Her mantra that everything happens for a reason has helped her identify and understand the purpose of this particular experience in her life.

The lessons Shari has taken from this experience have been multiple. Of primary significance is to love herself first. “Loving yourself gives you a level of happiness and peace that no one else can bring, and it will give you discernment to recognize and discard the alternative to prevent it from disrupting your peace. The people in your life should add to your happiness, not subtract from it.”

She also advises women to set boundaries and stick to the parameters. If the relationships do not align with your values and expectations, separate from them. Bad company corrupts good character. She learned the difficult way that what people say and do have nothing to do with you. It is only a reflection of them. “Try not to take it personally.

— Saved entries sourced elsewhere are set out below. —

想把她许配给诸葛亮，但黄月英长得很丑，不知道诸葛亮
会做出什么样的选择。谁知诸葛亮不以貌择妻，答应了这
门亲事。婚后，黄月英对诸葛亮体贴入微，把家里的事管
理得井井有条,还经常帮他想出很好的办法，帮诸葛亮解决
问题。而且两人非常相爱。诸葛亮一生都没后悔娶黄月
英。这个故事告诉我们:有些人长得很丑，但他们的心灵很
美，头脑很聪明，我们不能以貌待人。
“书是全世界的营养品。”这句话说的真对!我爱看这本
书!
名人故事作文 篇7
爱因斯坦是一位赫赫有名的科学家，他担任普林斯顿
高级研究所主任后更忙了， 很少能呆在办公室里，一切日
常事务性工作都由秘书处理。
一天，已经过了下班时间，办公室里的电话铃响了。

You can only control yourself and how you respond to it, and the most important lesson and hardest thing to do is to forgive. Forgiveness is not for the other person, but for you and necessary for you in order to have peace,” she insisted. “Forgiveness doesn’t mean you have to accept the person nor accept them back into your life, but it does mean you accept and acknowledge that ‘it’ happened; thus you release the person of any consequence or emotion tied to their wrongdoing, and you happily move on.”

Shari helps aspiring writers in a myriad of ways, and her book has surprisingly motivated several to publish. She admits inquiries have been overwhelming and extremely humbling. Writers have reached out to her and shared the dream of writing a book or that they have been working on their writing project for years. She currently mentors and coaches a couple of aspiring authors on the writing process, writing techniques and publishing, and plans to help them realize their goals under her publishing company, Shari Quinn Publishing.

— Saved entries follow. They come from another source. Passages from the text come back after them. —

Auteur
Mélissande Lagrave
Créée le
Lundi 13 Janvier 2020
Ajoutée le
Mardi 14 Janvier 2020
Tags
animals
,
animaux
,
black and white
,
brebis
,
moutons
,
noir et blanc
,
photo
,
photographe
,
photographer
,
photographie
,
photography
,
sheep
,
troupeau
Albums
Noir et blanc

Where does this role model find inspiration? “Every morning, after first thanking God for another day, I glance at my regularly updated vision board to keep my eyes on the prize. I am self-motivated, very ambitious and goal-oriented with a personal commitment to excellence. I always strive to do and give my best, and I am my biggest critic and largest competitor. I only compete with myself.”

Her three children also keep her motivated because she wants to set an example for them so they will know all things are possible, and with hard work, perseverance and dedication you can accomplish anything. Giving up is not an option.

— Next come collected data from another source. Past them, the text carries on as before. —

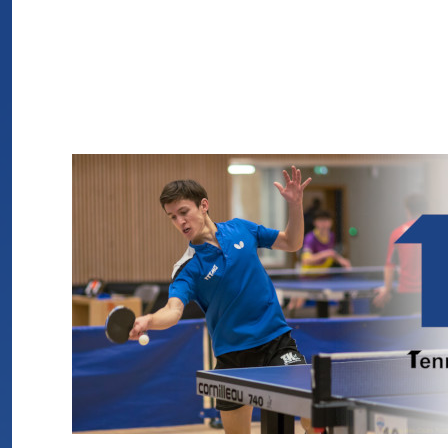
TTTMG
Tennis de Table de La Tronche Meylan Grenoble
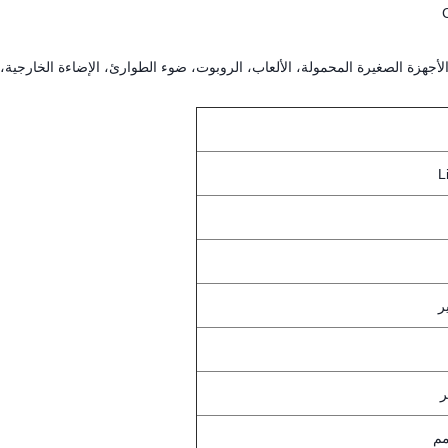
لأجهزة الصغيرة المحمولة، الألعاب، الروبوت، ضوء الطوارئ، الإضاءة الخارجية، 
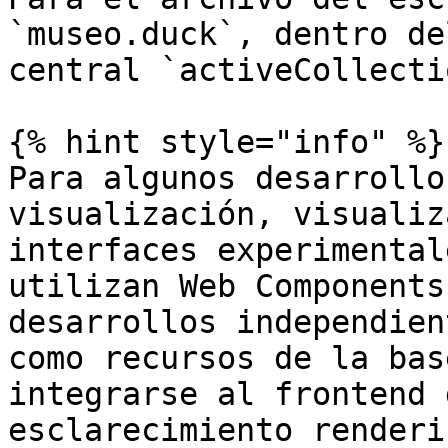
`museo.duck`, dentro de
central `activeCollectio
{% hint style="info" %}

Para algunos desarrollo
visualización, visualiz
interfaces experimental
utilizan Web Components
desarrollos independien
como recursos de la bas
integrarse al frontend 
esclarecimiento renderi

With Shari’s current schedule and responsibilities, spare time is rare. Her free moments are spent cooking, traveling and enjoying the stillness of nature.

Despite the situation that led to the birth of Disloyalty, she considers this experience a blessing in disguise because it pushed her to a higher level of consciousness, happiness and success.

“It allowed me to rediscover myself and my purpose in life, which is to add value to the lives of others and to genuinely help people reach their goals. Whether it’s through education, motivation or inspiration, I hope in some small way I am able to help people smile, reach their destiny or know their purpose,” Shari reflected. “Above all goals or anything in life, I simply want to be happy.”